Immer mehr Gärtner entdecken ihre Leidenschaft für die Fotografie – verständlich, wenn man die atemberaubenden Ausblicke und Details in Betracht zieht. Aus jahrelanger Praxis als Landschaftsfotograf teile ich bewährte Tipps zum Fotografieren von Aussichten. Folgen Sie diesen Empfehlungen, und Ihre Bilder werden beeindruckend scharf und wirkungsvoll.

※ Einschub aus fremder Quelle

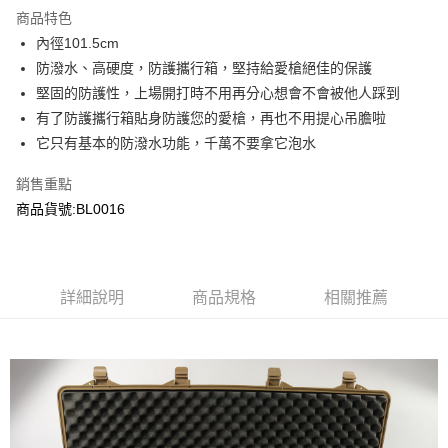
商品特色
合作金庫商業銀行
第一商業銀行
超商取貨付款
內徑101.5cm
華南商業銀行
彰化商業銀行
防潑水、高硬度，防護攜行箱，堅持給愛槍絕佳的保護
LINE Pay
上海商業儲蓄銀行
台北富邦商業銀行
國泰世華商業銀行
兆豐國際商業銀行
堅固的防護性，上場開打時不用再分心想會不會被他人踩到
Apple Pay
臺灣中小企業銀行
台中商業銀行
有了防護攜行箱貼身防護您的愛槍，再也不用提心吊膽啦
匯豐（台灣）商業銀行
華泰商業銀行
它只有基本的防潑水功能，千萬不要拿它泡水
街口支付
聯邦商業銀行
遠東國際商業銀行
元大商業銀行
永豐商業銀行
悠遊付
銷售重點
玉山商業銀行
星展（台灣）商業銀行
商品貨號:BL0016
台新國際商業銀行
中國信託商業銀行
AFTEE先享後付
台灣樂天信用卡公司
相關說明
【關於「AFTEE先享後付」】
ATM付款
AFTEE先享後付是「在收到商品之後才付款」的支付方式。 讓您購物簡單
詳細說明
商品規格
相關推薦
便利好安心！
貨到付款
１．簡單：不需註冊會員、不需綁卡、不需儲值。
２．便利：只要手機號碼，簡訊認證，即可結帳。
３．安心：先確認商品／服務後，再付款。
運送方式
【「AFTEE先享後付」結帳流程】
全家取貨付款
１．於結帳方式選擇「AFTEE先享後付」後，將跳轉至「AFTEE先享後付」
每筆NT$60，滿NT$2,000(含以上)免運費
結帳頁面，進行簡訊認證並確認金額後，即可完成結帳。
２．訂單成立數日內，您將收到繳費通知簡訊。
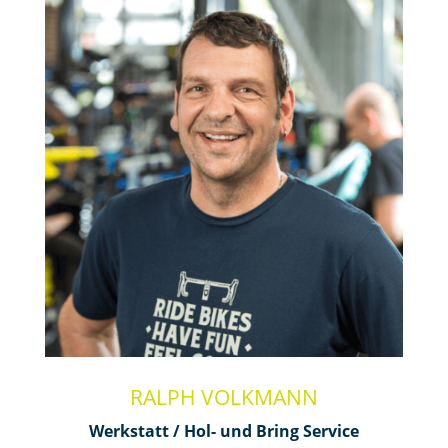
RALPH VOLKMANN
Werkstatt / Hol- und Bring Service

Top-Tipps zum Fotografieren von Aussichten

Das Licht bestimmt die Qualität Ihres Fotos – ein Grundprinzip der Outdoor-Fotografie. Die optimale Zeit ist die Goldene Stunde, die ersten und letzten Stunden des Tageslichts. Hier steht mehr Licht hinter dem Motiv als davor, was dramatische Effekte schafft, Details hervorhebt oder Silhouetten betont. Richten Sie die Kamera nie direkt gegen das Licht, um Blendung zu vermeiden: Nutzen Sie eine Gegenlichtblende oder schirmen Sie mit der Hand ab.

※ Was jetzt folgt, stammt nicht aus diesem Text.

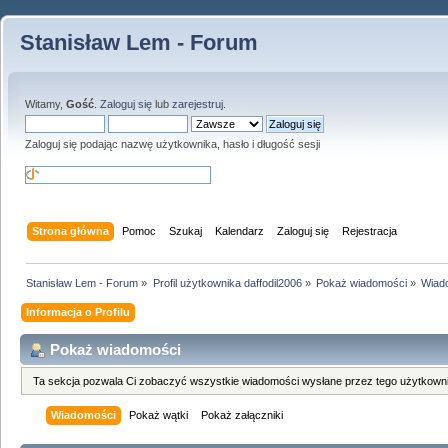
Stanisław Lem - Forum
Witamy,
Gość
.
Zaloguj się
lub
zarejestruj
.
Zaloguj się podając nazwę użytkownika, hasło i długość sesji
Strona główna
Pomoc
Szukaj
Kalendarz
Zaloguj się
Rejestracja
Stanisław Lem - Forum
»
Profil użytkownika daffodil2006
»
Pokaż wiadomości
»
Wiad
Informacja o Profilu
Pokaż wiadomości
Ta sekcja pozwala Ci zobaczyć wszystkie wiadomości wysłane przez tego użytkowni
Wiadomości
Pokaż wątki
Pokaż załączniki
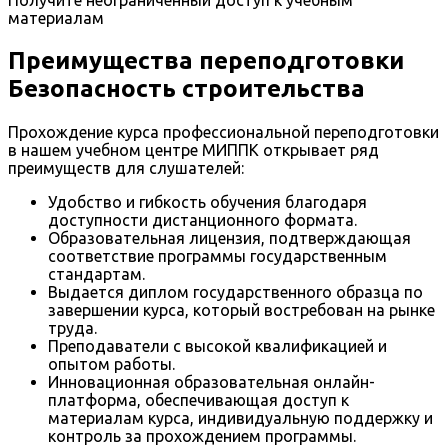
материалам
Преимущества переподготовки
Безопасность строительства
Прохождение курса профессиональной переподготовки
в нашем учебном центре МИППК открывает ряд
преимуществ для слушателей:
Удобство и гибкость обучения благодаря
доступности дистанционного формата.
Образовательная лицензия, подтверждающая
соответствие программы государственным
стандартам.
Выдается диплом государственного образца по
завершении курса, который востребован на рынке
труда.
Преподаватели с высокой квалификацией и
опытом работы.
Инновационная образовательная онлайн-
платформа, обеспечивающая доступ к
материалам курса, индивидуальную поддержку и
контроль за прохождением программы.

Für den Großteil des Tages eignet sich diffuses Licht durch Wolken oder Nebel am besten, da es harte Kontraste vermeidet. Viele Gärtner greifen instinktiv zur Kamera, sobald die Sonne scheint – doch das führt oft zu enttäuschenden Ergebnissen. Helles Sonnenlicht erzeugt extreme Kontraste, die Kameras nicht bewältigen: Ausgebleichte Highlights und tiefe Schatten lassen sich selbst mit Profi-Software kaum retten.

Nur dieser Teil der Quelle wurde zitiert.